POC-IT ABX Guide Named Top 10 Medical Software Tool For PDA
Medical Economics, one of the nation’s leading medical business publication, voted the Johns Hopkins point-of-care antibiotic guide (POC-IT ABX Guide) one of 2008's Top 10 medical software applications for personal digital assistants (PDAs). The Guide was one of three drug guides recommended by the publication’s panelists. Results of their voting appear in the March 7 edition.
The recognition comes on the heels of a licensing agreement with Skyscape, Inc., among the world’s leading providers of mobile medical information by specialty. Skyscape has created a mobile version of the ABX Guide that integrates the Guide with their more than 500 current mobile medical resources and can be used on all major PDA and smartphone platforms including Palm, Pocket PC, BlackBerry, iPhone and Symbian. More than 400,000 physicians, pharmacists, nurses and students worldwide are registered to use the free Web-based version of the ABX Guide (www.hopkins-abxguide.org). The mobile version of the ABX Guide now can be downloaded for $24.95 per year from the Skyscape website (www.skyscape.com). The POC-IT Center and Skyscape are offering the mobile version of the ABX Guide at no cost to Johns Hopkins medical students and house staff.
“Having the mobile version of the Guide available on the full range of mobile devices greatly expands the reach of the ABX Guide in a way we have not been able to do consistently on our own,” says Paul G. Auwaerter, M.D., clinical director of the Johns Hopkins Division of Infectious Diseases and the chief medical officer of the POC-IT Center.
Capitalizing on the popularity of handheld pocket computers, the ABX Guide was launched in 2001 in part to address a growing national concern over antibiotic drug resistance and the inappropriate prescription of drugs. The ABX Guide currently offers information on more than 600 drugs and diseases treated by both specialists and primary care physicians.

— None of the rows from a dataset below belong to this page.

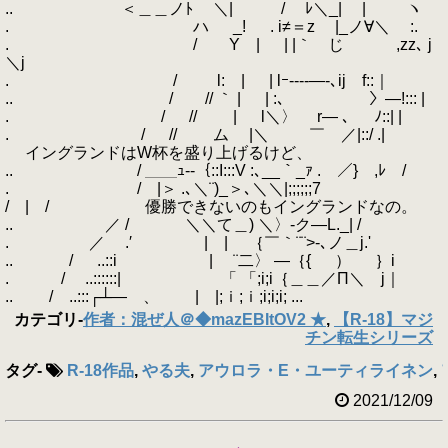
.. ＜＿＿ノﾄ ＼| / ﾚ＼_| | ヽ
. ハ _! . i≠＝z |_ノ∀＼ :.
. / Y | | |｀ じ ,zz､ j
＼j
. / l: | | lｰ----―-､ij f::｜
.. / // ｀ | | :､ 〉―!::: |
. / // | l＼〉 r― ､ ﾉ::| |
. / // ム |＼ ￣ ／|::/ .|
イングランドはW杯を盛り上げるけど、
.. / ＿＿ｭ--｛::I:::V :､__｀_ｧ . ／} ,ﾚ /
. / |＞ .､＼¨)_＞､＼＼|;;;;;;7
/ | / 優勝できないのもイングランドなの。
.. ／ / ＼＼て＿) ＼〉-ク―L._| /
. ／ .′ | | ｛￣｀¨¨>-､ノ＿j.'
.. / ..::i | ¨二〉 ―｛{ ） ｝i
. / ..::::::| 「 「;i;i｛＿＿／Π＼ j｜
.. / ..:::┌┴― 、 | |;ｉ;ｉ;i;i;i; ...
カテゴリ
-
作者：混ぜ人＠◆mazEBItOV2 ★
,
【R-18】マジ
チン転生シリーズ
タグ
-
R-18作品
,
やる夫
,
アウロラ・E・ユーティライネン
,
2021/12/09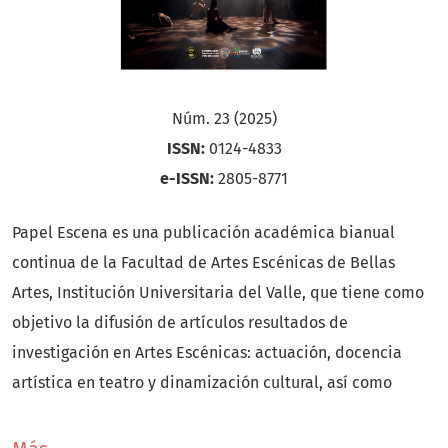
Núm. 23 (2025)
ISSN:
0124-4833
e-ISSN:
2805-8771
Papel Escena es una publicación académica bianual
continua de la Facultad de Artes Escénicas de Bellas
Artes, Institución Universitaria del Valle, que tiene como
objetivo la difusión de artículos resultados de
investigación en Artes Escénicas: actuación, docencia
artística en teatro y dinamización cultural, así como
artículos de reflexión o revisión que sean herramientas de
trabajo para investigaciones posteriores en el área y que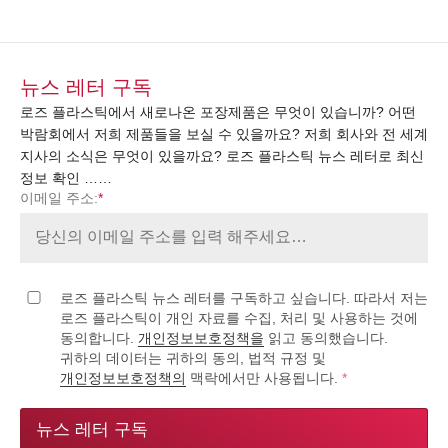
뉴스 레터 구독
로즈 플라스틱에서 새로나온 포장제품은 무엇이 있습니까? 어떤
박람회에서 저희 제품들을 보실 수 있을까요? 저희 회사와 전 세계
지사의 소식은 무엇이 있을까요? 로즈 플라스틱 뉴스 레터로 최신
정보 확인 ……
이메일 주소:
*
로즈 플라스틱 뉴스 레터를 구독하고 싶습니다. 따라서 저는
로즈 플라스틱이 개인 자료를 수집, 처리 및 사용하는 것에
동의합니다.
개인정보보호정책을
읽고 동의했습니다.
귀하의 데이터는 귀하의 동의, 법적 규정 및
개인정보보호정책의
맥락에서만 사용됩니다.
*
뉴스 레터 구독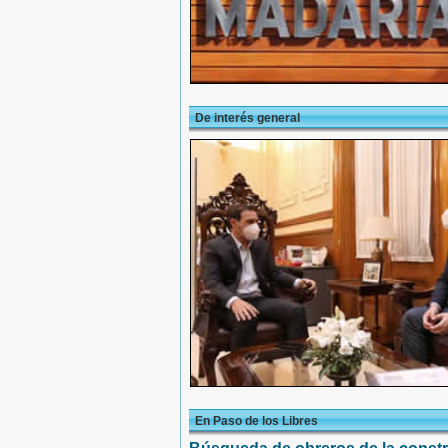
De interés general
En Paso de los Libres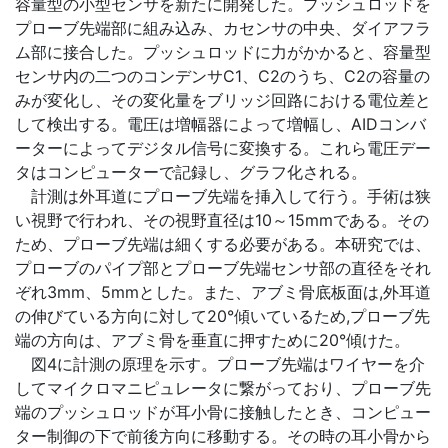
容量型の小型センサを新たに開発した。プッシュロッドを
プローブ先端部に組み込み、カセンサの中央、ダイアフラ
ム部に接合した。プッシュロッドに力がかかると、容量型
センサ内の二つのコンデンサC1、C2のうち、C2の容量の
みが変化し、その変化量をブリッジ回路における電位差と
して検出する。電圧は増幅器によって増幅し、AIDコンバ
ーターによってデジタル信号に変換する。これら電圧デー
タはコンピューターで記録し、グラフ化される。
計測は外耳道にプローブ先端を挿入して行う。手術は狭
い視野で行われ、その視野直径は10～15mmである。その
ため、プローブ先端は細くする必要がある。本研究では、
プローブのパイプ部とプローブ先端センサ部の直径をそれ
ぞれ3mm、5mmとした。また、アブミ骨底板面は,外耳道
の伸びている方向に対して20°傾いているため,プローブ先
端の方向は、アブミ骨を垂直に押すために20°傾けた。
図4に計測の原理を示す。プローブ先端はワイヤーを介
してマイクロマニピュレータに繋がっており、プローブ先
端のプッシュロッドが耳小骨に接触したとき、コンピュー
ター制御の下で前後方向に移動する。その時の耳小骨から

Johns Hopkins Point-of-Care Information Technology Guides (POC-IT) are rigorously peer-reviewed electronic clinical databases, providing point-of-care decision-support. The digital ABX Guide gives office- and hospital-based physicians up-to-the-minute accurate information from a reliable academic source, boiling down essential information on drug options and diagnostic criteria that is easily navigated and regularly reviewed by Hopkins experts, who continually update the content to reflect changes in the field.
Unlike other existing digital guides involving infectious diseases, the ABX Guide is heavily annotated and carefully reviewed by academic and clinical specialists at Hopkins, and in some cases other institutions, providing candid opinions about inappropriate medication use. All expert comments are attributed, along with supporting literature citations.
Another feature of the ABX Guide is that emergency alerts, such as FDA recalls, are "pushed" in an instant to all physician users who access the updated database regularly, whether they view the information on the web or on a mobile platform.
Johns Hopkins-accredited continuing medical education programs also are developed by the POC-IT Center and integrated into the Guides’ content on the Web and all mobile devices.
John G. Bartlett, the former chief of the Johns Hopkins Division of Infectious Diseases, championed the development of the ABX Guide and remains its editor-in-chief. Dr. Auwaerter is the Guide’s managing editor.
Joel E. Gallant, M.D., M.P.H. serves as editor-in-chief of the disease-specific POC-IT HIV Guide, which was released on the Web in 2004 and is now available through Skyscape’s mobile network. Through a grant from JHPIEGO, the POC-IT Center is developing an HIV Guide specifically for clinicians in Zambia and is planning to develop more country-specific Guides for low-resource settings.